On Sir William's death, possibly in 1778, the baronetcy became extinct, and his estate passed to his daughter and only child, Sarah. In 1765, she married William Tighe, member of Parliament for Athboy, and subsequently for Wicklow. Their son, also William, succeeded him. He became a member for the Borough in the Irish Parliament. He was infact one of the most influential commoners in Ireland in his time. He married Mary Ann, daughter and co-heiress of Daniel Gahan, Member of Parliament for Fethard, of Coolquill,County Tipperary. In the last assembly of the Irish Parliament in 1800 William Tighe prevailed on the great Henry Grattan, a friend of his, to speak at the last debate of the Irish House. Grattan was at that time in retirement owing to extreme ill-health, When pressed he had answered "Why don't you let me die in peace?" However he did attend, with two loaded pistols as a precaution against interference from Government agents. He entered the House leaning on the arms of W.B.Ponsonby and Arthur Moore, and there delivered one of the greatest speeches of his life.
William Tighe was violently opposed to the Act of Union, and before its passing Woodstock was the scene of many political gatherings. In fact, so strong was William's opposition that he twice rejected the offer of a peerage if he would support it. He..."stoutly refused the tempting bribe, preferring to take his stand with the select band of illustrious patriots, whom nothing that a corrupt government had to offer could seduce from their loyalty to and love of their common country."
Members of the British Royal family were known to visit Woodstock.
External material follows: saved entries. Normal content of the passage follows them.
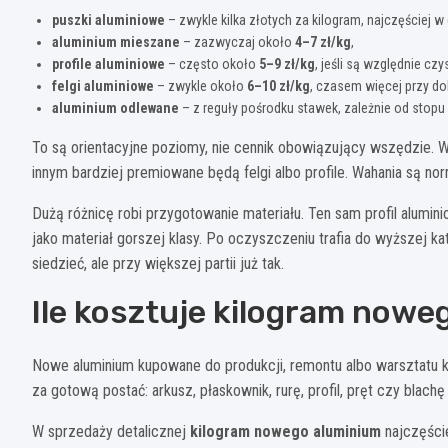
puszki aluminiowe
– zwykle kilka złotych za kilogram, najczęściej w
aluminium mieszane
– zazwyczaj około
4–7 zł/kg
,
profile aluminiowe
– często około
5–9 zł/kg
, jeśli są względnie czy
felgi aluminiowe
– zwykle około
6–10 zł/kg
, czasem więcej przy do
aluminium odlewane
– z reguły pośrodku stawek, zależnie od stopu
To są orientacyjne poziomy, nie cennik obowiązujący wszędzie. W
innym bardziej premiowane będą felgi albo profile. Wahania są nor
Dużą różnicę robi przygotowanie materiału. Ten sam profil alumini
jako materiał gorszej klasy. Po oczyszczeniu trafia do wyższej ka
siedzieć, ale przy większej partii już tak.
Ile kosztuje kilogram nowe
Nowe aluminium kupowane do produkcji, remontu albo warsztatu kos
za gotową postać: arkusz, płaskownik, rurę, profil, pręt czy blac
W sprzedaży detalicznej
kilogram nowego aluminium
najczęści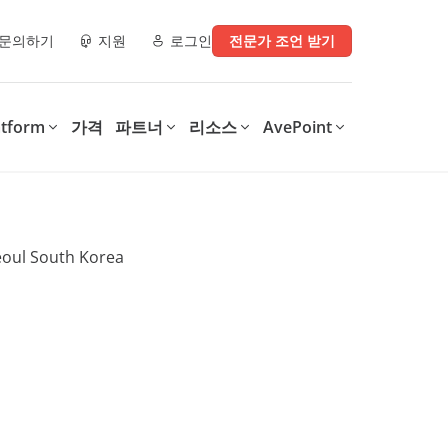
문의하기
지원
로그인
전문가 조언 받기
atform
가격
파트너
리소스
AvePoint
e)
파트너 리소스
디지털 업무 환경으로 전환
디지털 전환의 모든 단계를
운영에 지
지원
AvePoint는 SaaS 운영 최적화,
.
안전한 협업 지원, 다양한 기술
AvePoint의 Confidence
구매처
체크리스트
및 산업 전반의 디지털 전환 가
Platform은 조직이 디지털 업무
속화를 위한 맞춤형 솔루션을 제
환경을 지원하는 솔루션을 최적
파트너 데모 라이브러리
공합니다.
화하고 보호하여 비용을 절감하
는 동시에, 생산성을 향상시키고
이터, 보안 인사이
학습 & 인증
데이터 기반 인사이트를 제공합
니다.
0가지 정보 관리
MSP를 위한 4가지 Microsoft
int, 및
365 백업 체크리스트
Confidence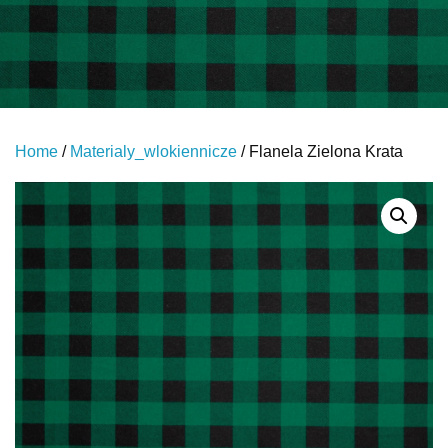
Home
/
Materialy_wlokiennicze
/ Flanela Zielona Krata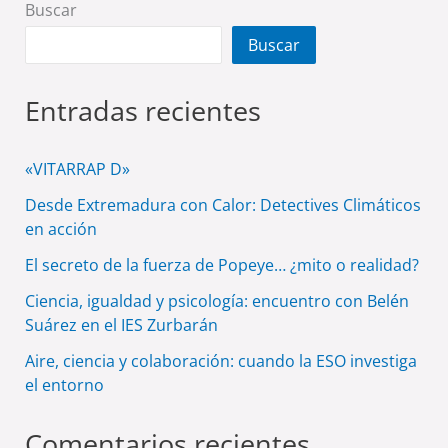
Buscar
Buscar
Entradas recientes
«VITARRAP D»
Desde Extremadura con Calor: Detectives Climáticos
en acción
El secreto de la fuerza de Popeye… ¿mito o realidad?
Ciencia, igualdad y psicología: encuentro con Belén
Suárez en el IES Zurbarán
Aire, ciencia y colaboración: cuando la ESO investiga
el entorno
Comentarios recientes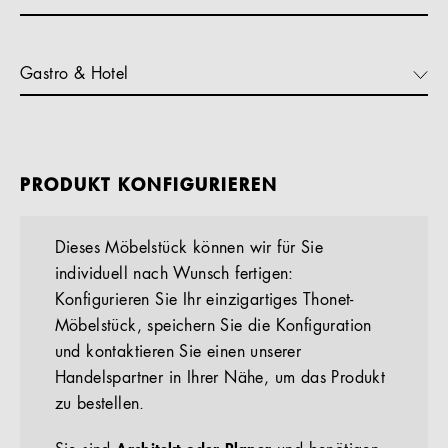
Gastro & Hotel
PRODUKT KONFIGURIEREN
Dieses Möbelstück können wir für Sie
individuell nach Wunsch fertigen:
Konfigurieren Sie Ihr einzigartiges Thonet-
Möbelstück, speichern Sie die Konfiguration
und kontaktieren Sie einen unserer
Handelspartner in Ihrer Nähe, um das Produkt
zu bestellen.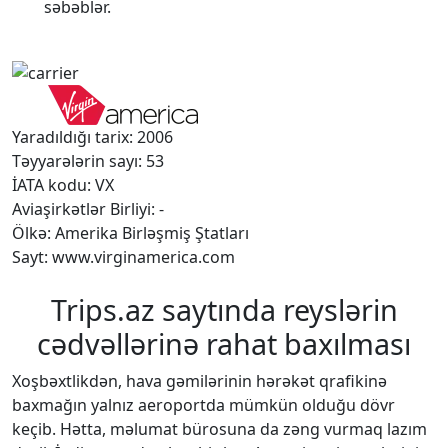
səbəblər.
Yaradıldığı tarix: 2006
Təyyarələrin sayı: 53
İATA kodu: VX
Aviaşirkətlər Birliyi: -
Ölkə: Amerika Birləşmiş Ştatları
Sayt: www.virginamerica.com
Trips.az saytında reyslərin
cədvəllərinə rahat baxılması
Xoşbəxtlikdən, hava gəmilərinin hərəkət qrafikinə
baxmağın yalnız aeroportda mümkün olduğu dövr
keçib. Hətta, məlumat bürosuna da zəng vurmaq lazım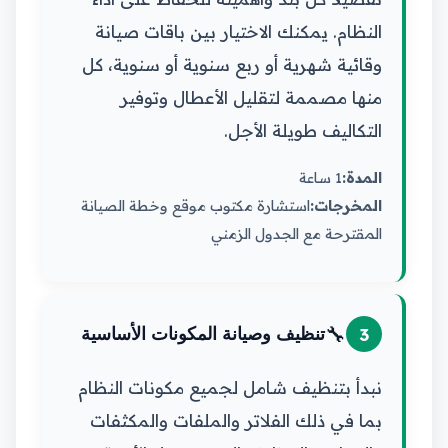
النظام. يمكنك الاختيار بين باقات صيانة
وقائية شهرية أو ربع سنوية أو سنوية، كل
منها مصممة لتقليل الأعطال وتوفير
التكاليف طويلة الأجل.
المدة:
1 ساعة
المخرجات:
استشارة مكتوب موقع وخطة الصيانة
المقترحة مع الجدول الزمني
🔧
3
تنظيف وصيانة المكونات الأساسية
نبدأ بتنظيف شامل لجميع مكونات النظام
بما في ذلك الفلاتر والملفات والمكثفات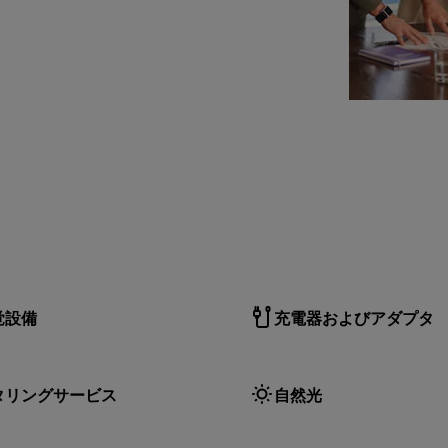
覚設備
充電器およびアダプタ
タリングサービス
自然光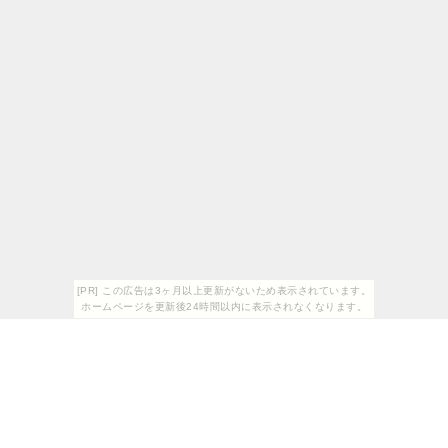
[PR] この広告は3ヶ月以上更新がないため表示されています。
ホームページを更新後24時間以内に表示されなくなります。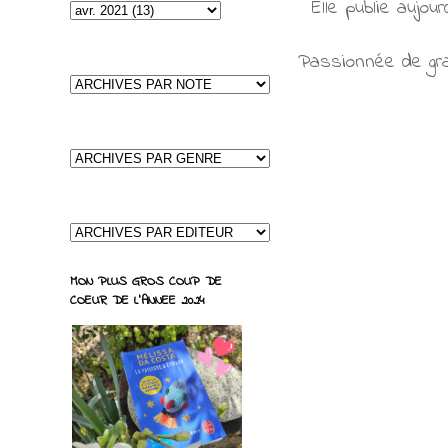
Elle publie aujou
Passionnée de gra
MON PLUS GROS COUP DE
COEUR DE L'ANNEE 2024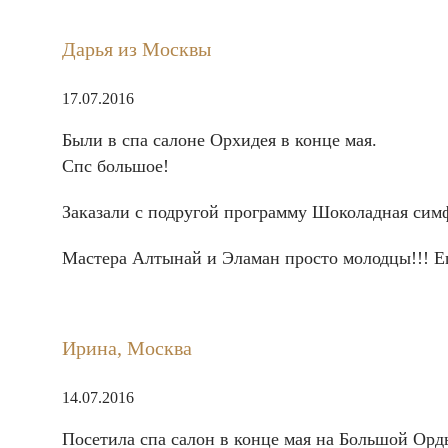
Дарья из Москвы
17.07.2016
Были в спа салоне Орхидея в конце мая.
Спс большое!
Заказали с подругой программу Шоколадная сим
Мастера Алтынай и Эламан просто молодцы!!! Е
Ирина, Москва
14.07.2016
Посетила спа салон в конце мая на Большой Орд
On one occasion Royalty was to visit for luncheon and pause for a while in Inistioge. However, despite great preparations made in the village the Irish climate took a hand in the proceedings; the weather was so appalling that the visit was cancelled. To compensate for the villager's disappointment Mr. Tighe "gave instructions that all drink consumed until closing time that day was to be charged to him." History does not record the consequences of that!
After William his son William Frederick Fownes Tighe inherited, who married Lady Louisa Madeleine Lennox in 1825. She had been, as a child of 12yrs, at the British Embassy in Brussels, where she was allowed to stay up for the famous Eve - of - Waterloo Ball. Those festivities were terminated in the early hours of the morning with a call to arms, and the young girl helped her godfather, the Duke of Wellington, to buckle on his sword.
Lady Louisa set up a very fine lace industry in Inistioge to relieve unemployment in the area. She survived her husband but their only child, a daughter died.Lady Louisa continued to live in Woodstock where at the remarkable age of 97 yrs. she died in 1900.
Frederick Bunbury Tighe was the next heir, and he in turn was succeeded by his brother Edward Kendrick Tighe.
Priest Arrested by British Auxiliaries
During the War of Independence Woodstock House was occupied by the Auxiliary Police. On one occasion, in 1921, an uncle of the Very Reverend G.Canon Loughrey of Inistioge, also a priest, was incarcerated in the cellars of Woodstock after being arrested for "preaching sedition". The Tans were of the opinion that he should be shot out of hand, but they were dissuaded by one decent soldier who had him held and sent for trial to Waterford. Canon Loughrey, a boy at that time, had gone into Waterford with his mother. They watched as a car brought a priest into town, they commiserated on the misfortune of the poor man and went about their business. It was only later, on being asked by a shopkeeper if they had come into town to see the trial of Canon Loughrey,that they found out that the unfortunate priest was of their own family.
In 1922 Woodstock was occupied by the Free State Army and subsequently by the Irish Republican Army. In July 1922 it was put to the torch, and as you know, was never rebuilt.
Thus ends the story of Woodstock House. The estate passed into the hands of Brian Tighe, Edward Kendrick's son, who was lost in the Second World War at the evacuation of Dunkirk. Some time later the property was disentailed and it passed to Brian's mother, Viola Lilliene Henriette Tighe, and at her death to the ladies of the Tighe famly. The present representative of the family is Admiral Tighe.